Am nächsten Tag, mit einem etwas dicken Kopf von ein paar Gläsern Vin Rouge zu viel, verließen wir Cannes und rollten sanft an der Promenade entlang nach Nizza. Die Sonne schien die ganze Zeit, und als wir die Ziellinie dieser unglaublichen Radfahr-Herausforderung überquerten, wartete meine Frau mit Champagner und jeder Menge Essen auf mich!

Wir haben es geschafft!

Die letzte Meile - die Radwanderung von Paris nach Nizzaeng e - geschafft!

Neueste Geschichten

Alle anzeigen

How To Lock an Electric Scooter

Wie man einen Elektroroller abschließt

In diesem Video sehen wir uns an, wie Sie Ihren Elektroroller am besten sichern können. Da der Besitz von Elektrorollern immer mehr zunimmt, wird die Frage, wie man einen Roller sichert, immer häufiger gestellt. Da die Sicherheit von E-Scootern nicht...

How To Secure Your Bicycle at Home

Wie Sie Ihr Fahrrad zu Hause sichern

Jeder weiß, dass man sein Fahrrad abschließen muss, wenn man unterwegs ist, aber die meisten Fahrraddiebstähle passieren in und um das Haus. Gehen Sie also keine chanSorgen ein. Es gibt viele Möglichkeiten, Ihr Fahrrad zu Hause zu sichern. Option1: Anker...
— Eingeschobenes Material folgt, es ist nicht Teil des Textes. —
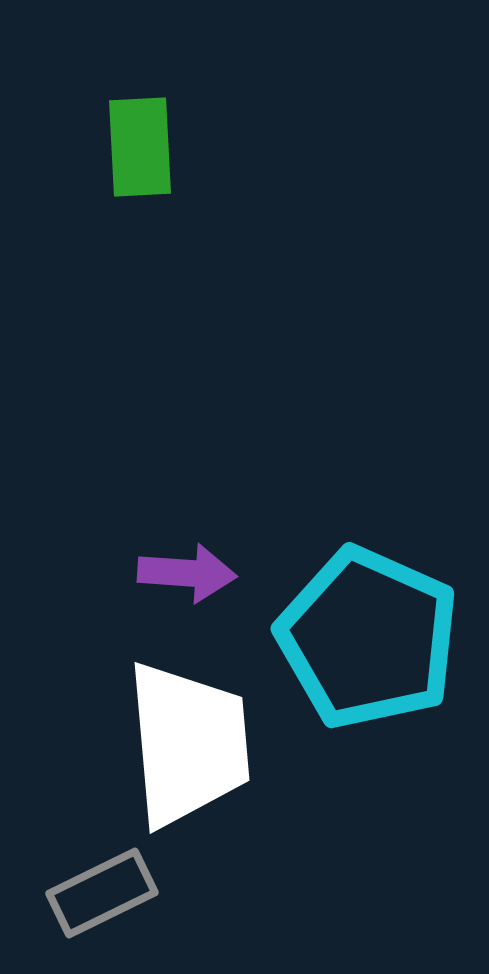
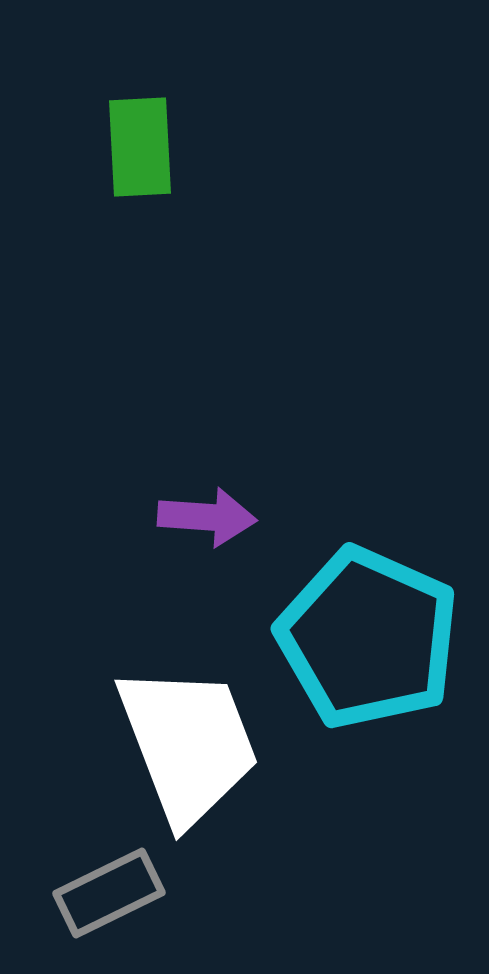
purple arrow: moved 20 px right, 56 px up
white trapezoid: rotated 16 degrees counterclockwise
gray rectangle: moved 7 px right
HIPLOK’s Holiday Gift Guide for Motorcyclists

HIPLOKFesttagsgeschenkführer für Motorradfahrer

Motorradfahrer schätzen Zuverlässigkeit, Schutz und durchdachte Ausrüstung. Dieser Leitfaden hebt wichtige Hiplok Produkte hervor, die starke und praktische Sicherheit für den Motorradfahrer in Ihrem Leben bieten. 1. DX1000 Schwerlast D/U Schloss Das DX1000 ist eines der höchsten Sicherheitsniveaus, die Hiplok...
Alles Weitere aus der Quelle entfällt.